[PROVIDED RECORDS Boundary: Start]

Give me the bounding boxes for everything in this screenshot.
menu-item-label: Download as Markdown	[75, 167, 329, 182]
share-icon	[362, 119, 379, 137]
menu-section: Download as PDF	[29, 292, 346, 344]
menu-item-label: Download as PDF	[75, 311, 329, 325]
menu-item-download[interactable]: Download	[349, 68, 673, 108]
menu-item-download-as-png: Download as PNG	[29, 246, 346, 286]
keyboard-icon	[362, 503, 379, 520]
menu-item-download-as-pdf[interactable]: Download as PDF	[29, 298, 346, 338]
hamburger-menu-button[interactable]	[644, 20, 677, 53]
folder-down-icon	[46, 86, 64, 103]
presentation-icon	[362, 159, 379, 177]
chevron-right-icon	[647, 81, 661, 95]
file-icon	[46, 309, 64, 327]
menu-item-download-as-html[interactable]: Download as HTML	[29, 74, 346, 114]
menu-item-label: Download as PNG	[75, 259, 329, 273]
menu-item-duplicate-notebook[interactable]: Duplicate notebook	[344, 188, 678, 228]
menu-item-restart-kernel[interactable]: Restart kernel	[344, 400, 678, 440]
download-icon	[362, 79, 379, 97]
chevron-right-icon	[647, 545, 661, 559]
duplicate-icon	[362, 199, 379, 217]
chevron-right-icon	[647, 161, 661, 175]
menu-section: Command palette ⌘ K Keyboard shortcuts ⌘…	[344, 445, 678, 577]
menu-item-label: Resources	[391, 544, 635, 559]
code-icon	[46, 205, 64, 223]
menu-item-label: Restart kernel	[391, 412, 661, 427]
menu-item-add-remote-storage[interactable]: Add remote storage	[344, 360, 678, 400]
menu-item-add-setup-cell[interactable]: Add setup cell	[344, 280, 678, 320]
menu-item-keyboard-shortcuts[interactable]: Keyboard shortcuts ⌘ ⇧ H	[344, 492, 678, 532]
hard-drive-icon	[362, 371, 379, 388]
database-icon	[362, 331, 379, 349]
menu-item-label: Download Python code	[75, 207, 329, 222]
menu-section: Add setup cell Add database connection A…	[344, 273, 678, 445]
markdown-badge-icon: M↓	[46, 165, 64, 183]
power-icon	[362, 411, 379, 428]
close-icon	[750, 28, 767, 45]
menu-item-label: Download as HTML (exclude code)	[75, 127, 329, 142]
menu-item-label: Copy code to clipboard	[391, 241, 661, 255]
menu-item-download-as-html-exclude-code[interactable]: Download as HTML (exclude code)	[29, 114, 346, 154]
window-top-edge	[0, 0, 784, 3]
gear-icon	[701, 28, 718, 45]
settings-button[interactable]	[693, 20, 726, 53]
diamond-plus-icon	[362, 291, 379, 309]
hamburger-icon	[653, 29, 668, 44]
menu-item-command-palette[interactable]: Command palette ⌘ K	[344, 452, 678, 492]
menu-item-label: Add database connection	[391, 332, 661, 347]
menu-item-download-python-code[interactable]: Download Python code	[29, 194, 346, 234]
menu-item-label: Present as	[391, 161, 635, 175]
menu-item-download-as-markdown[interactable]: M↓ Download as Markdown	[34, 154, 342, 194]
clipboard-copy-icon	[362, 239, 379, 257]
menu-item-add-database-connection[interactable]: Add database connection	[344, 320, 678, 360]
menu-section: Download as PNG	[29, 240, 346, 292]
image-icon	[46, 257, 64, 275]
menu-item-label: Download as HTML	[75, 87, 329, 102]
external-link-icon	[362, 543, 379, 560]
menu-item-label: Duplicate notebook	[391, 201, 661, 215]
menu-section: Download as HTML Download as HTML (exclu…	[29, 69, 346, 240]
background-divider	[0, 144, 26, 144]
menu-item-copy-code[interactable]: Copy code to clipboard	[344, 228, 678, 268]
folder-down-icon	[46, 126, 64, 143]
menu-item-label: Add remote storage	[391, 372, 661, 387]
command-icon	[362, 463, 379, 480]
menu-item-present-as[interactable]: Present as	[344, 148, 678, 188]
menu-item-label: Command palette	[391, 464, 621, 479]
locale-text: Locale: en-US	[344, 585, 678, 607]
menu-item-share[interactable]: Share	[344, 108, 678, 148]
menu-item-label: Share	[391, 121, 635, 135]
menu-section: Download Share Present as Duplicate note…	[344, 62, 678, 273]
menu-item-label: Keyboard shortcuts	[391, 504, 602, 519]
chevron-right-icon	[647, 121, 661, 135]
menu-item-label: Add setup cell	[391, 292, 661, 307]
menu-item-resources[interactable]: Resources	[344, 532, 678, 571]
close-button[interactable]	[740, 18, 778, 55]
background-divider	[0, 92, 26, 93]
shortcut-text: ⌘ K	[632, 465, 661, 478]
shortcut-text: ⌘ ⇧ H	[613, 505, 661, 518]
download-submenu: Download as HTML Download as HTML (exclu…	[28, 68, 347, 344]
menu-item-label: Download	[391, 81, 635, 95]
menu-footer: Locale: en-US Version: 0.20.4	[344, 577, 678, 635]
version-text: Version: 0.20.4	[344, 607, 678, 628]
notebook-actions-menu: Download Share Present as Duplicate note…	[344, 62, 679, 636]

[PROVIDED RECORDS Boundary: End]

# YOUR GOAL:
Reply with the number of lines in the entries that hold the word "setup", and add no other words.

# EXERCISE RESULT:
3